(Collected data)
◆ ◆ ◆ ◆

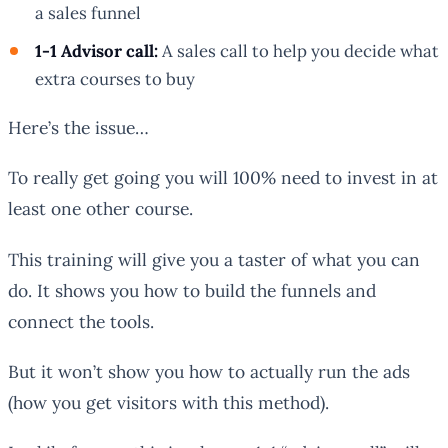
a sales funnel
1-1 Advisor call:
A sales call to help you decide what
extra courses to buy
Here’s the issue…
To really get going you will 100% need to invest in at
least one other course.
This training will give you a taster of what you can
do. It shows you how to build the funnels and
connect the tools.
But it won’t show you how to actually run the ads
(how you get visitors with this method).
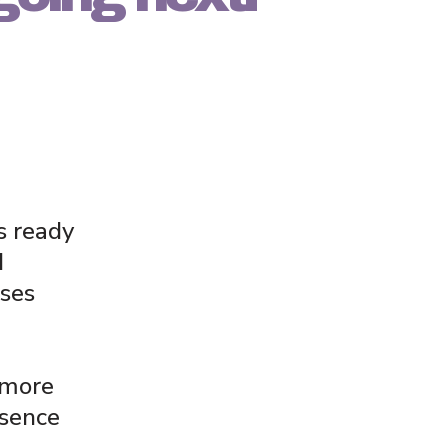
s ready
d
ses
 more
esence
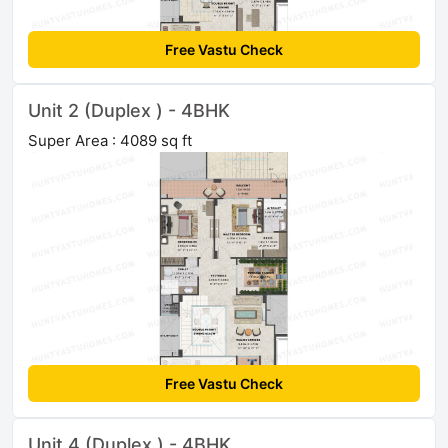
Free Vastu Check
Unit 2 (Duplex ) - 4BHK
Super Area : 4089 sq ft
Free Vastu Check
Unit 4 (Duplex ) - 4BHK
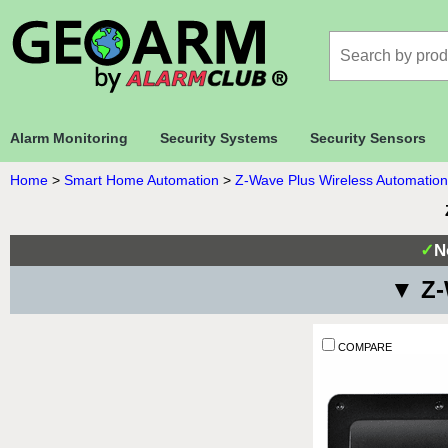
Alarm Monitoring
Security Systems
Security Sensors
Home
>
Smart Home Automation
>
Z-Wave Plus Wireless Automation
✓
N
▼ Z-
COMPARE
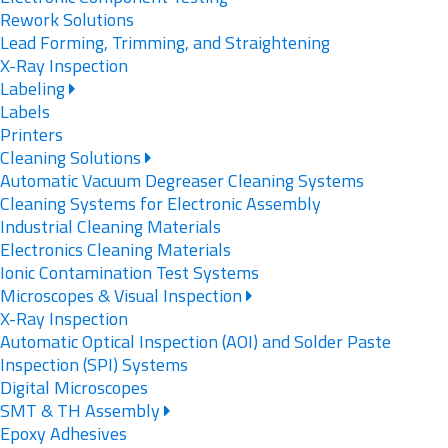
Rework Solutions
Lead Forming, Trimming, and Straightening
X-Ray Inspection
Labeling
Labels
Printers
Cleaning Solutions
Automatic Vacuum Degreaser Cleaning Systems
Cleaning Systems for Electronic Assembly
Industrial Cleaning Materials
Electronics Cleaning Materials
Ionic Contamination Test Systems
Microscopes & Visual Inspection
X-Ray Inspection
Automatic Optical Inspection (AOI) and Solder Paste
Inspection (SPI) Systems
Digital Microscopes
SMT & TH Assembly
Epoxy Adhesives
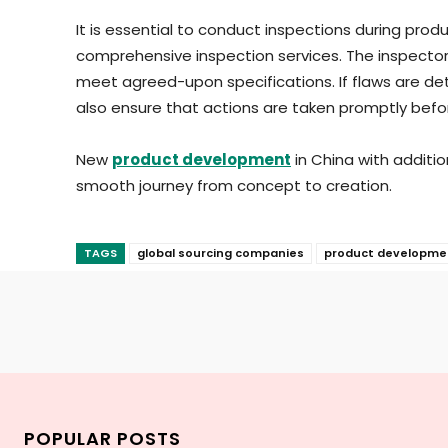
It is essential to conduct inspections during pro
comprehensive inspection services. The inspector
meet agreed-upon specifications. If flaws are det
also ensure that actions are taken promptly befo
New
product development
in China with additi
smooth journey from concept to creation.
TAGS
global sourcing companies
product developme
POPULAR POSTS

◆ ◆ ◆ ◆

Lines above with the string "product" need to be found and copied.

product development
product developme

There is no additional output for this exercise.